It has been three years since China joined the World Trade Organization. At the end of 2004, several of the nation's core industries will see their transition period end and for the first time they will be fully exposed to international competition. In response, China is accelerating the formulation of new policies to adopt WTO standards.
Vice Minister of Commerce Wei Jianguo said at the First Seminar on Promoting Auto and Parts Exporting, sponsored by the Ministry of Commerce and the State Development and Reform Commission, that 2004 will be a year of great industrial policy changes even though progress has been reported during the transition period.
Wei said: "We must bear a sense of urgency, crisis and responsibility.

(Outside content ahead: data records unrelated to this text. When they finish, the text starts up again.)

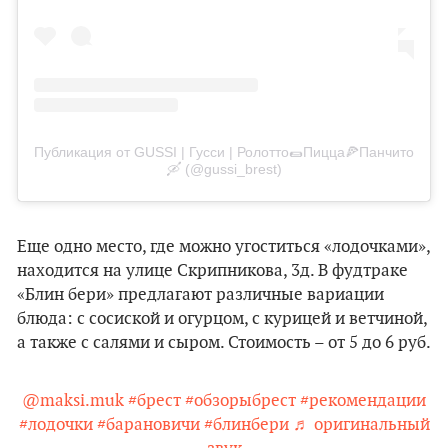
Публикация от GUSSI | Гусси | Ролотто🌯Пицца🍕Панчито
🛶 (@gussi_brest)
Еще одно место, где можно угоститься «лодочками»,
находится на улице Скрипникова, 3д. В фудтраке
«Блин бери» предлагают различные вариации
блюда: с сосиской и огурцом, с курицей и ветчиной,
а также с салями и сыром. Стоимость – от 5 до 6 руб.
@maksi.muk
#брест
#обзорыбрест
#рекомендации
#лодочки
#барановичи
#блинбери
♬ оригинальный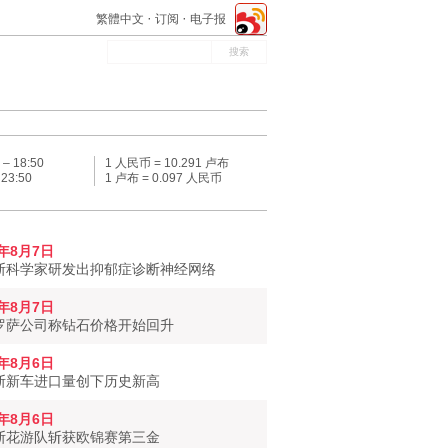
繁體中文
订阅
电子报
 –
18:50
1 人民币 = 10.291 卢布
–
23:50
1 卢布 = 0.097 人民币
6年8月7日
斯科学家研发出抑郁症诊断神经网络
6年8月7日
罗萨公司称钻石价格开始回升
6年8月6日
斯新车进口量创下历史新高
6年8月6日
斯花游队斩获欧锦赛第三金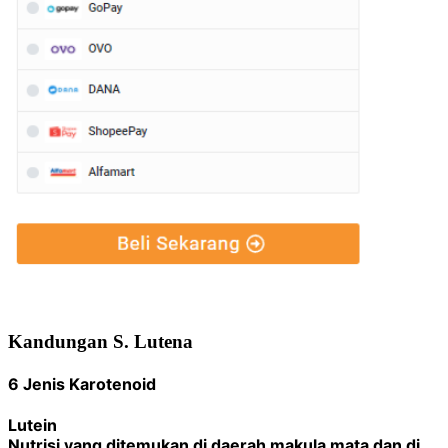
Kandungan S. Lutena
6 Jenis Karotenoid
Lutein
Nutrisi yang ditemukan di daerah makula mata dan di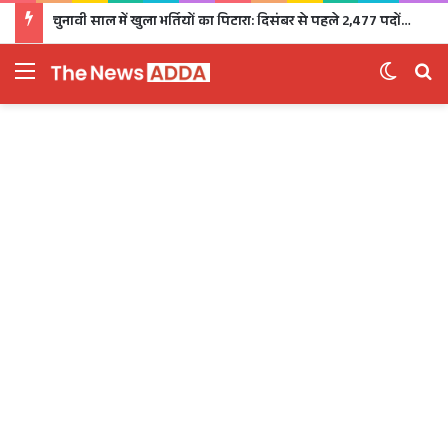
चुनावी साल में खुला भर्तियों का पिटारा: दिसंबर से पहले 2,477 पदों पर भर्ती, 1,470 पदों की परीक्षा भी होगी
Menu
Switch 
Se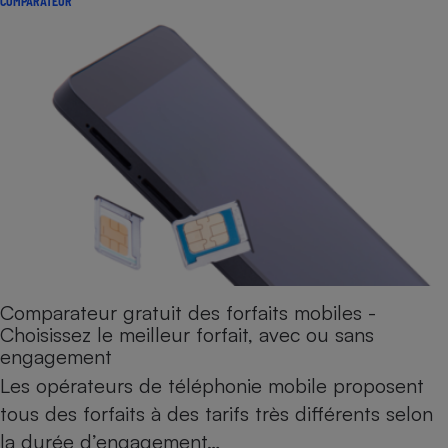
COMPARATEUR
Comparateur gratuit des forfaits mobiles -
Choisissez le meilleur forfait, avec ou sans
engagement
Les opérateurs de téléphonie mobile proposent
tous des forfaits à des tarifs très différents selon
la durée d’engagement…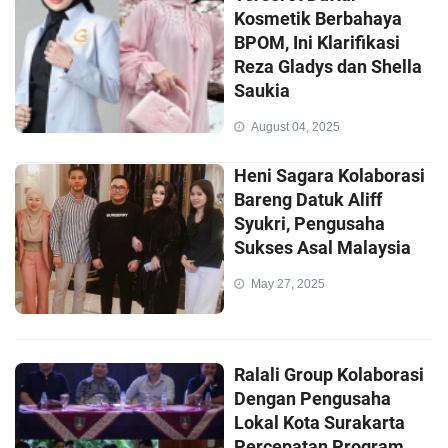
Kosmetik Berbahaya
BPOM, Ini Klarifikasi
Reza Gladys dan Shella
Saukia
August 04, 2025
Heni Sagara Kolaborasi
Bareng Datuk Aliff
Syukri, Pengusaha
Sukses Asal Malaysia
May 27, 2025
Ralali Group Kolaborasi
Dengan Pengusaha
Lokal Kota Surakarta
Percepatan Program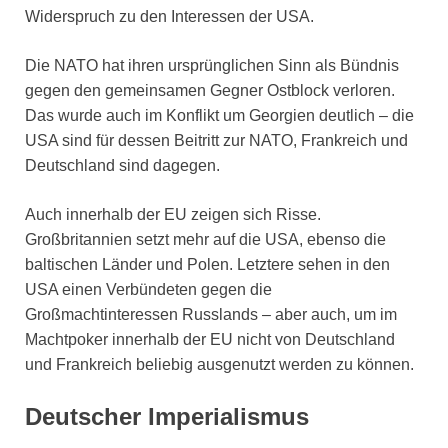
Widerspruch zu den Interessen der USA.
Die NATO hat ihren ursprünglichen Sinn als Bündnis
gegen den gemeinsamen Gegner Ostblock verloren.
Das wurde auch im Konflikt um Georgien deutlich – die
USA sind für dessen Beitritt zur NATO, Frankreich und
Deutschland sind dagegen.
Auch innerhalb der EU zeigen sich Risse.
Großbritannien setzt mehr auf die USA, ebenso die
baltischen Länder und Polen. Letztere sehen in den
USA einen Verbündeten gegen die
Großmachtinteressen Russlands – aber auch, um im
Machtpoker innerhalb der EU nicht von Deutschland
und Frankreich beliebig ausgenutzt werden zu können.
Deutscher Imperialismus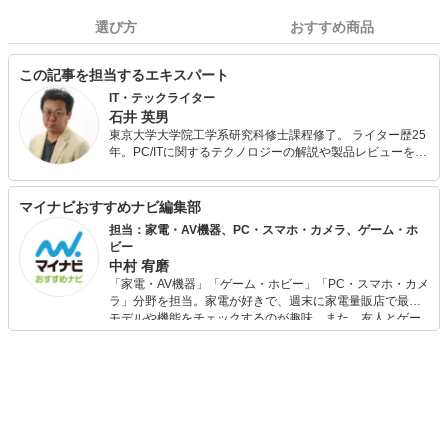
選び方
おすすめ商品
この記事を担当するエキスパート
IT・テックライター
石井 英男
東京大学大学院工学系研究科修士課程修了。 ライター歴25
年。PC/ITに関するテクノロジーの解説や製品レビューを得
意とする。 最近は、STEM教育や3DプリンターやCNCを初
めとするデジタルファブリケーションに興味を持ち、積極
的に取材や記事執筆を行っている。 また、子どもへのプロ
マイナビおすすめナビ編集部
グラミング教育にも関心があり、CoderDojo守谷のメンタ
担当：家電・AV機器、PC・スマホ・カメラ、ゲーム・ホ
ーを務めている。
ビー
中村 宥磨
「家電・AV機器」「ゲーム・ホビー」「PC・スマホ・カメ
ラ」分野を担当。家電が好きで、週末に家電量販店で最新
モデルや機能をチェックするのが趣味。また、友人とゲー
ムを楽しみながら、新作タイトルやイベント情報もいち早
くキャッチ。記事を通して、生活の質を底上げしてくれる
スタイリッシュで使いやすい家電や、みんなで楽しめるゲ
ームを発信していきます！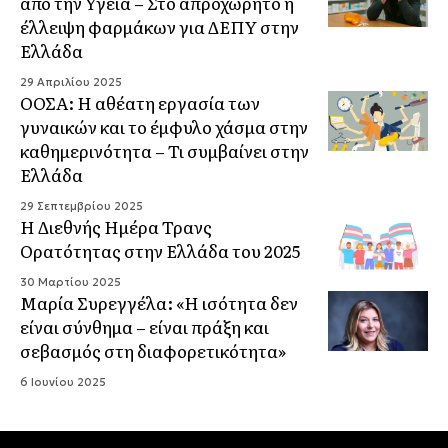
από την Υγεία – Στο απροχώρητο η
έλλειψη φαρμάκων για ΔΕΠΥ στην
Ελλάδα
29 Απριλίου 2025
ΟΟΣΑ: Η αθέατη εργασία των
γυναικών και το έμφυλο χάσμα στην
καθημερινότητα – Τι συμβαίνει στην
Ελλάδα
29 Σεπτεμβρίου 2025
Η Διεθνής Ημέρα Τρανς
Ορατότητας στην Ελλάδα του 2025
30 Μαρτίου 2025
Μαρία Συρεγγέλα: «Η ισότητα δεν
είναι σύνθημα – είναι πράξη και
σεβασμός στη διαφορετικότητα»
6 Ιουνίου 2025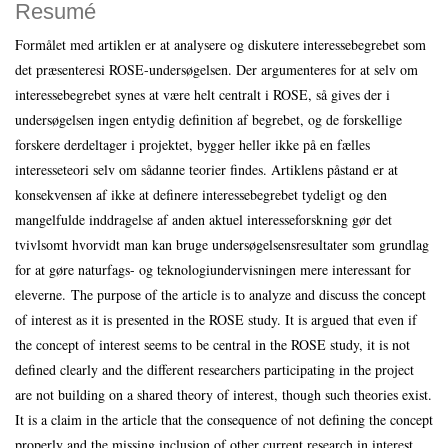
Resumé
Formålet med artiklen er at analysere og diskutere interessebegrebet som
det præsenteresi ROSE-undersøgelsen. Der argumenteres for at selv om
interessebegrebet synes at være helt centralt i ROSE, så gives der i
undersøgelsen ingen entydig definition af begrebet, og de forskellige
forskere derdeltager i projektet, bygger heller ikke på en fælles
interesseteori selv om sådanne teorier findes. Artiklens påstand er at
konsekvensen af ikke at definere interessebegrebet tydeligt og den
mangelfulde inddragelse af anden aktuel interesseforskning gør det
tvivlsomt hvorvidt man kan bruge undersøgelsensresultater som grundlag
for at gøre naturfags- og teknologiundervisningen mere interessant for
eleverne. The purpose of the article is to analyze and discuss the concept
of interest as it is presented in the ROSE study. It is argued that even if
the concept of interest seems to be central in the ROSE study, it is not
defined clearly and the different researchers participating in the project
are not building on a shared theory of interest, though such theories exist.
It is a claim in the article that the consequence of not defining the concept
properly and the missing inclusion of other current research in interest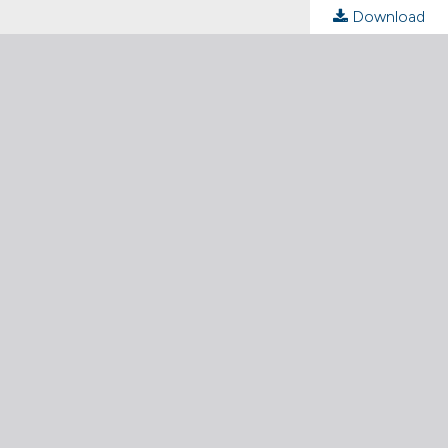
Download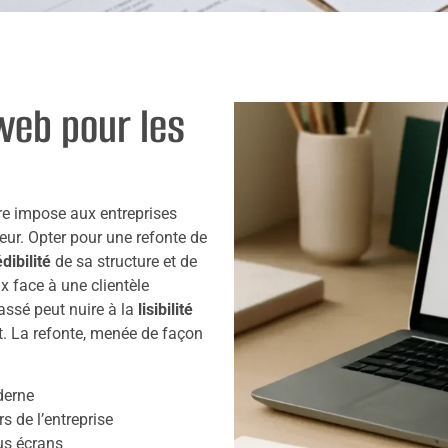
web pour les
e impose aux entreprises
eur. Opter pour une refonte de
dibilité
de sa structure et de
x face à une clientèle
assé peut nuire à la
lisibilité
ct. La refonte, menée de façon
derne
s de l’entreprise
us écrans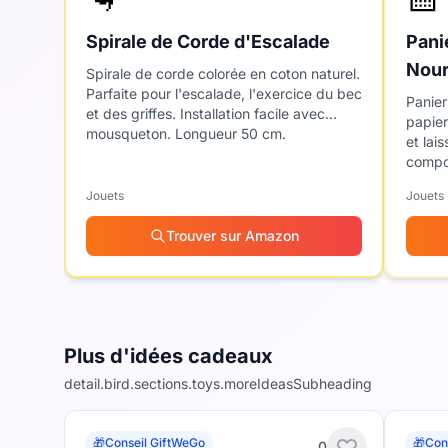
Spirale de Corde d'Escalade
Pani
Nour
Spirale de corde colorée en coton naturel.
Parfaite pour l'escalade, l'exercice du bec
Papi
Panier
et des griffes. Installation facile avec
papier
mousqueton. Longueur 50 cm.
et lai
compo
nourri
Jouets
Jouets
Trouver sur Amazon
Plus d'idées cadeaux
detail.bird.sections.toys.moreIdeasSubheading
🎁
Conseil GiftWeGo
🎁
Con
0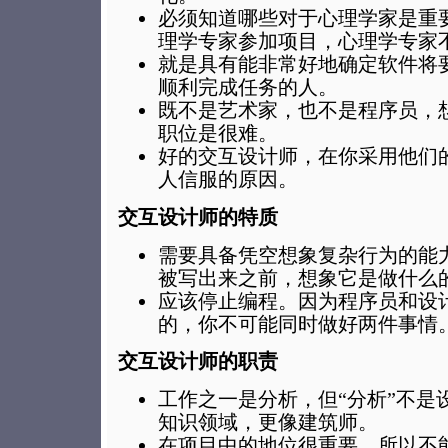
必须知道哪些对于心理学家是重
理学专家参加项目，心理学专家
就是具有能非常好地确定软件将
顺利完成任务的人。
既不是艺术家，也不是程序员，
职位是很难。
好的交互设计师，在你采用他们
人信服的原因。
交互设计师的特质
需要具备凭空想象复杂行为的能
被写出来之前，想象它是做什么
应该停止编程。因为程序员和设
的，你不可能同时做好两件事情
交互设计师的职责
工作之一是分析，但“分析”不是
知识领域，更像建筑师。
在项目中的地位很重要，所以不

We must examine the actual situation and weaknesses so that we can set a goal and explore new approaches to development."
This year will be a watershed to China's auto and components industry.
"Great changes will be implemented in China's auto sector policy," said Wei.
Import quotas on agricultural products such as wheat, corn, rice, cotton and wool will also be called off at the year's end. The telecommunications, insurance, securities and retail industries will give wider access to international players.
China will end its foreign trade inspection and approval system to grant all enterprises inside China the right to import and export products. This means China has one final year to correct its lumbering foreign trade management and enterprise operation systems.
Said Wei, "The Ministry of Commerce will spare no effort to adjust policies overall to make the impact an advantage and an opportunity for domestic industries to achieve scientific, comprehensive and sustainable economic growth."